As I’m walking out the door, I tell Riley that I will be calling him and to make sure he keeps the cordless phone in his pocket in case he needs to call the rescue squad. He says OK and asks when I’ll be back. I never give him a set time. I just say I’ll be home late in the afternoon or early evening. If I give him a time – “I’ll be back around 5:00 p.m.” he will absolutely watch the clock. If 5:00 p.m. comes and goes, he gets antsy and starts calling around to try to find me.

In Rileydom, this was an uneventful overnight. He didn’t need to call the rescue squad and had no major injuries from falls. He managed to eat one of his options – although not much of it, and take his medication. He did not call my cell phone even one time. All in all, he did just fine.

The day after I get home is always a lazy day for me. I don’t clean anything. I seldom check my e-mail or post in either the blog or on the OARS page. I guess it’s from the lack of sleep, but I end up laying around on the sofa and drifting off into little naps throughout the day. Riley doesn’t usually disturb me on these days. He keeps his requests to a minimum and I’m grateful for that. And as a reward for his good behavior, I always fix an outstanding dinner that he will love. Last night it was lobster in champagne sauce over spaghetti squash and spinach. He actually ate about half of his serving. (The recipe will be in the soon to be published cookbook.)
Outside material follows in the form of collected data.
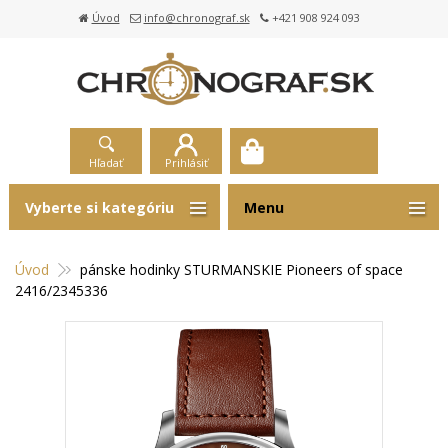
Úvod
info@chronograf.sk
+421 908 924 093
Hľadať
Prihlásiť
Vyberte si kategóriu
Menu
Úvod
pánske hodinky STURMANSKIE Pioneers of space
2416/2345336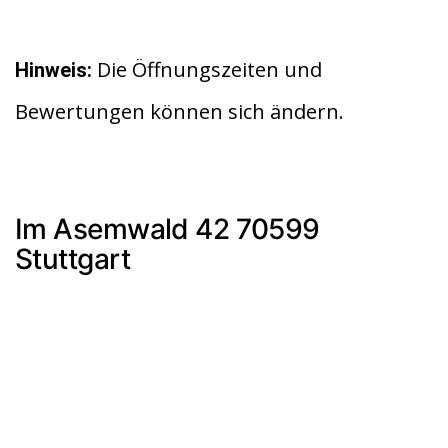
Die Öffnungszeiten und
Hinweis:
Bewertungen können sich ändern.
Im Asemwald 42 70599
Stuttgart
Today is the day after the day after, so I have a full plate agenda. It’s back to posting, e-mailing, paperwork, cleaning, running errands, bath aid and nurse visits, and tending to anything else that happens to come up. I can handle it because my batteries are charged and ready to go!
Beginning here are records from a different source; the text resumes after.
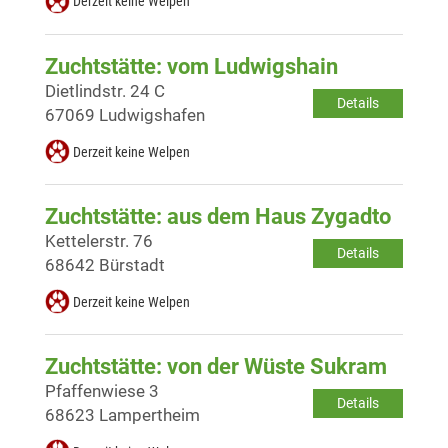
Derzeit keine Welpen
Zuchtstätte: vom Ludwigshain
Dietlindstr. 24 C
Details
67069 Ludwigshafen
Derzeit keine Welpen
Zuchtstätte: aus dem Haus Zygadto
Kettelerstr. 76
Details
68642 Bürstadt
Derzeit keine Welpen
Zuchtstätte: von der Wüste Sukram
Pfaffenwiese 3
Details
68623 Lampertheim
It’s amazing what a little time away can do. I know this relaxed state of mind will not last for very long, for as long as I have it, I intend to get the most out of it. I think one of the things that should be added to my “to do” list is to plan my next outing. I’m thinking Paris, France for a nice long lunch. I wonder if I could do that in 24 hours… and for less than $100… Somehow, I think I should stick to something a bit closer to home.


Syd said...

I'm glad that you had a good trip and that all was okay at home. Nothing like the geographic cure!

Karen said...

I'm happy to hear you had a wonderful trip! Even happier to hear that nothing major went wrong.